It's very common these days to see kids growing up in single parent households due to their parents' divorce or separation, but especially girls growing up without fathers. Studies have shown that girls who are raised without a solid father figure in their life end up with emotional issues that can affect their relationships with other men, as well as an increased risk of incarceration, mental and emotional issues, drug and alcohol abuse and a distorted view of how a relationship should work. So why are so many girls growing up without fathers? Divorce rates continue to rise every year. Currently about 50% of marriages end up in divorce. People are having kids and their relationships don't work out and then some men are just not fit to be fathers. With that cycle of failed marriages and relationships that thought process gets passed down to their daughters and in effect can warp their sense of what a family should look like.
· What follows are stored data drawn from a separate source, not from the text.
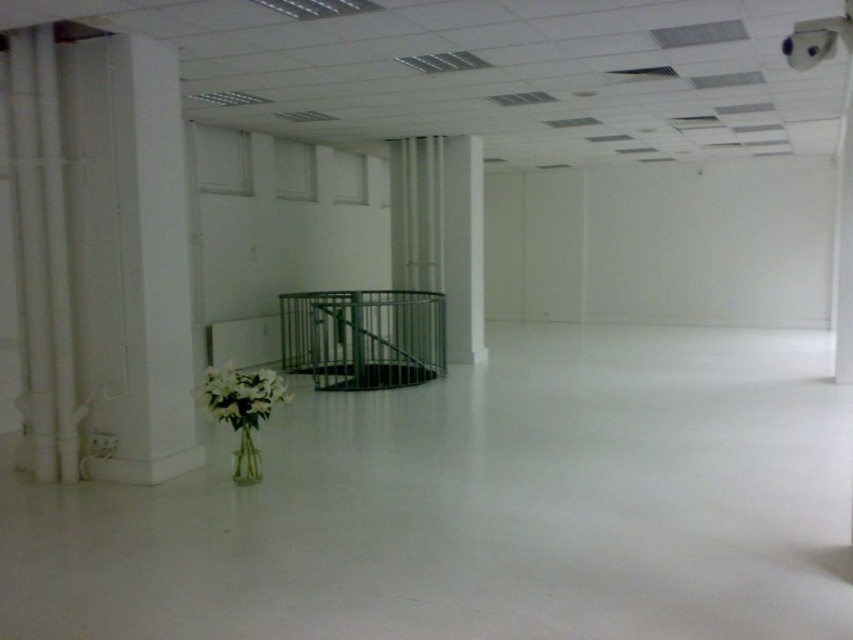 You are standing in the middle of the room and want to move towards both points. Which point would you reach first, point (178, 209) or point (207, 374)?

Point (178, 209) is closer to you, so you would reach it first.

You are standing in the large room and want to walk towards the two points marked in the image. Which point, point (142, 436) or point (236, 460), will you reach first?

You will reach point (142, 436) first because it is closer to you than point (236, 460), which is further away.

Consider the image. You are standing in the center of the room and want to place a new decorative item exactly halfway between the white smooth pillar at left and the transparent vase with white flowers. Where should you place it?

The white smooth pillar at left is located at point (129, 253). To find the halfway point between the pillar and the vase, you would need to know the coordinates of the vase. Since the vase is in the foreground and the pillar is at the left, the exact halfway point can be calculated once the vase coordinates are known. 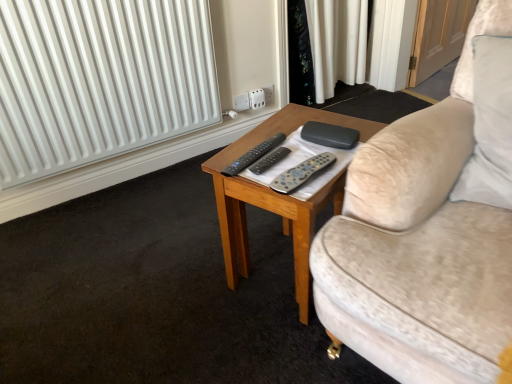 Image resolution: width=512 pixels, height=384 pixels. Identify the location of vacant area that is in front of wooden coffee table at center. [273, 350]. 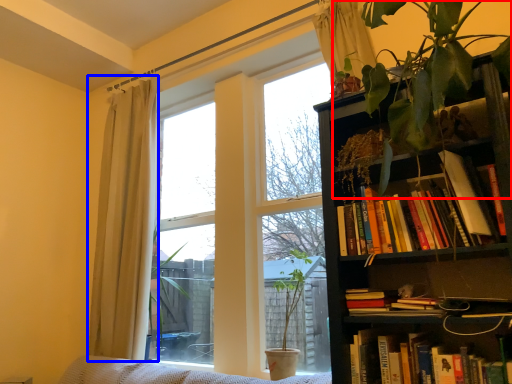 Question: Which point is further to the camera, vegetation (highlighted by a red box) or curtain (highlighted by a blue box)?

Choices:
 (A) vegetation
 (B) curtain

Answer: (B) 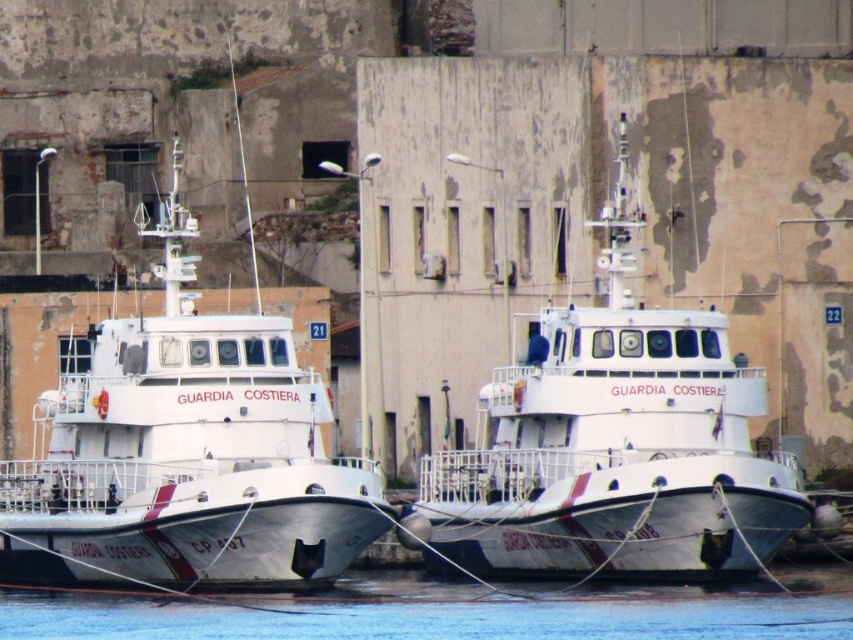 Question: Which of the following is the farthest from the observer?

Choices:
 (A) blue water at lower center
 (B) white glossy boat at center

Answer: (B)

Question: Does white glossy boat at left appear over blue water at lower center?

Choices:
 (A) no
 (B) yes

Answer: (B)

Question: Which point is farther to the camera?

Choices:
 (A) (811, 611)
 (B) (477, 545)
 (C) (270, 525)

Answer: (B)

Question: Can you confirm if white glossy boat at left is smaller than blue water at lower center?

Choices:
 (A) no
 (B) yes

Answer: (A)

Question: Which point is closer to the camera?

Choices:
 (A) blue water at lower center
 (B) white glossy boat at left

Answer: (A)

Question: Does white glossy boat at center have a lesser width compared to blue water at lower center?

Choices:
 (A) yes
 (B) no

Answer: (A) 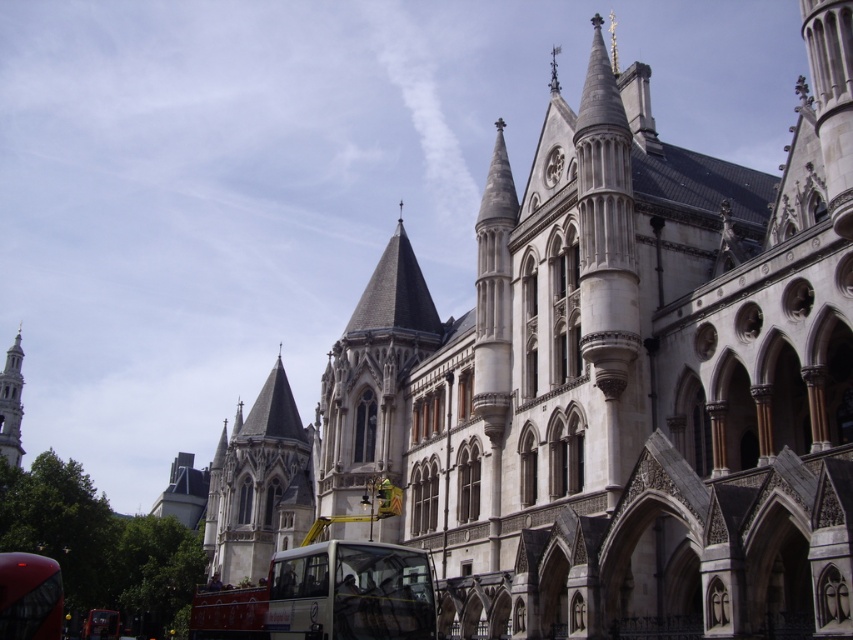 You are a tourist standing in front of the historic building and want to take a photo that includes both the shiny red bus at lower left and the silver metallic spire at left. Which object should you focus on first to ensure both are in the frame?

You should focus on the shiny red bus at lower left first because it is smaller than the silver metallic spire at left, so you need to position it carefully to include both in the frame. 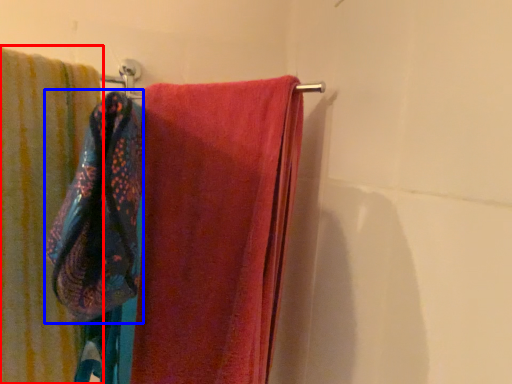 Question: Which point is closer to the camera, towel (highlighted by a red box) or beach towel (highlighted by a blue box)?

Choices:
 (A) towel
 (B) beach towel

Answer: (B) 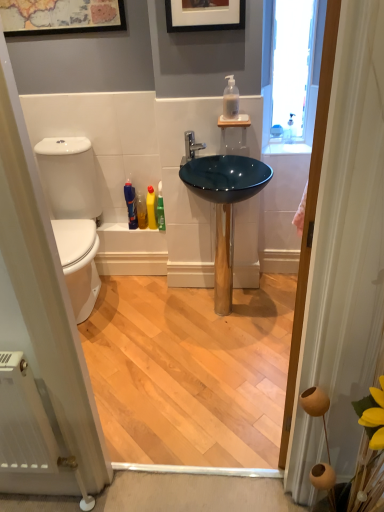 This screenshot has height=512, width=384. Find the location of `free space to the left of translucent plastic bottles at lower center, which is counted as the first toiletry, starting from the left`. free space to the left of translucent plastic bottles at lower center, which is counted as the first toiletry, starting from the left is located at coordinates (121, 224). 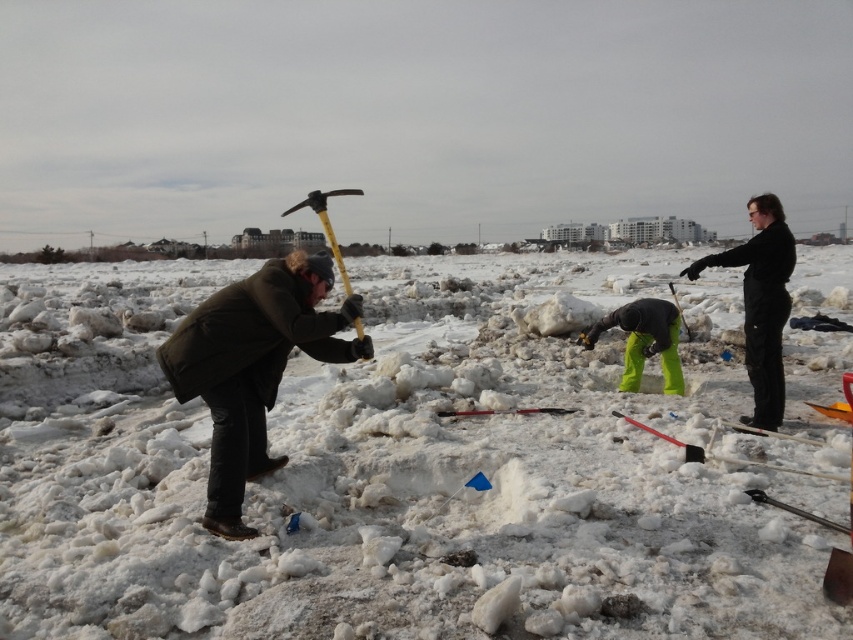 You are standing at the point with coordinates point (212, 390) and want to walk to the point with coordinates point (558, 410). Which direction should you face to move towards the second point?

You should face southwest to move from point (212, 390) to point (558, 410) because the second point is located southwest of the first point.

You are a delivery robot with a 1.5 meter wide package. You need to move through the space between the green fabric pants at center and the smooth plastic shovel at center. Can your package fit through the gap?

The gap between the green fabric pants at center and the smooth plastic shovel at center is 1.71 meters. Since the package is 1.5 meters wide, it can fit through the gap as there is enough space.

You are standing in the snowy outdoor scene and want to place a small flag at the point closer to you. Which point should you choose between point (613, 317) and point (451, 413)?

Point (451, 413) is closer to you, so you should place the flag there. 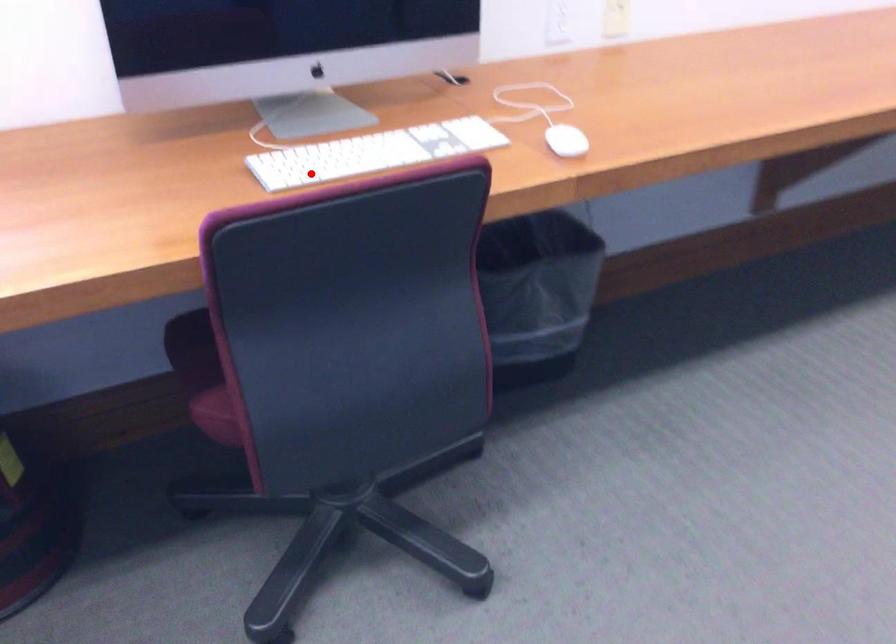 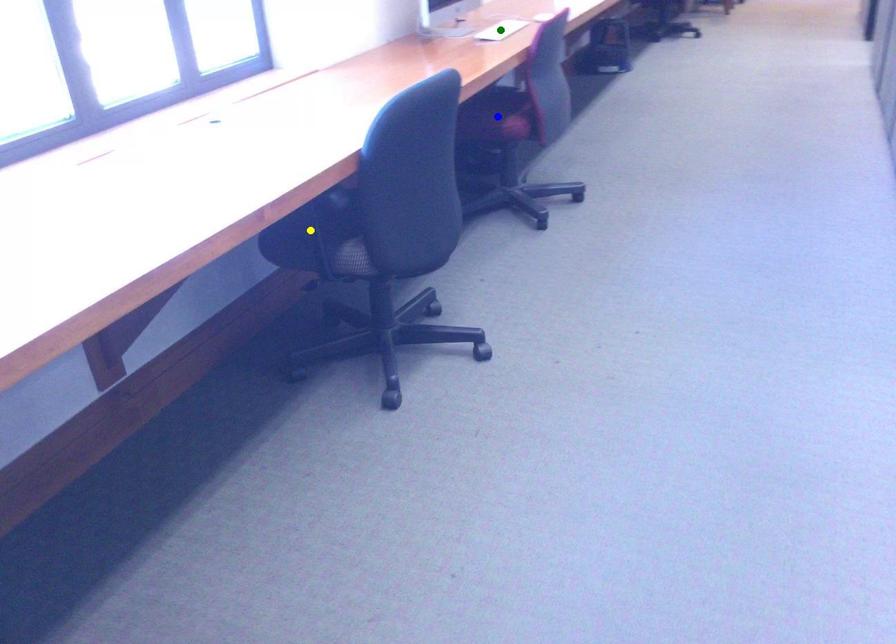 Question: I am providing you with two images of the same scene from different viewpoints. A red point is marked on the first image. You are given multiple points on the second image. Can you choose the point in image 2 that corresponds to the point in image 1?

But living in a single family household isn't always as awful and horrible as people seem to think it is. Single mothers are just as capable of playing the role of mother and father. As a child of a single parent household I can definitely relate that my mother did an amazing job as raising me by herself. She has taught me so many valuable lessons but that especially of how a man should treat me and how a healthy relationship should work. Would my life be so much better had my father stuck around? I don't know, but it would have been different for sure.
There's no use in dwelling on the negative or how much better my life would have been had he been here. I do know that I am forever grateful for how I was raised. We always had a roof over our head and food to eat even if it was something I hated. As a kid I was totally ungrateful and thought if my father had been there that we would be so much better off. and then as I got older I went through that period where I despised my father and wished he wasn't my father. But now at 19, I can see that you can't force someone to be something they aren't capable of being and I'm totally content with that. I don't have a relationship with my father and I don't hate him for not being around, I understand why he wasn't and that's okay. It's always been okay and my mother has always done above and beyond to provide for me whether that meant her working multiple jobs or going back to school to become a nurse. I have plenty of friends who have grown up in single parent households and are strong and happy women. It takes more effort and time but you can be mentally and emotionally secure without a father figure to rely on.
So my end point being, being a father girl isn't the end of the world. Don't let what someone else did decide how your life will turn out and how your relationships work. You can be just as even minded and successful as a girl with both of her parents around. Being angry solves nothing, but making peace with how you feel about the issue definitely will make you feel better.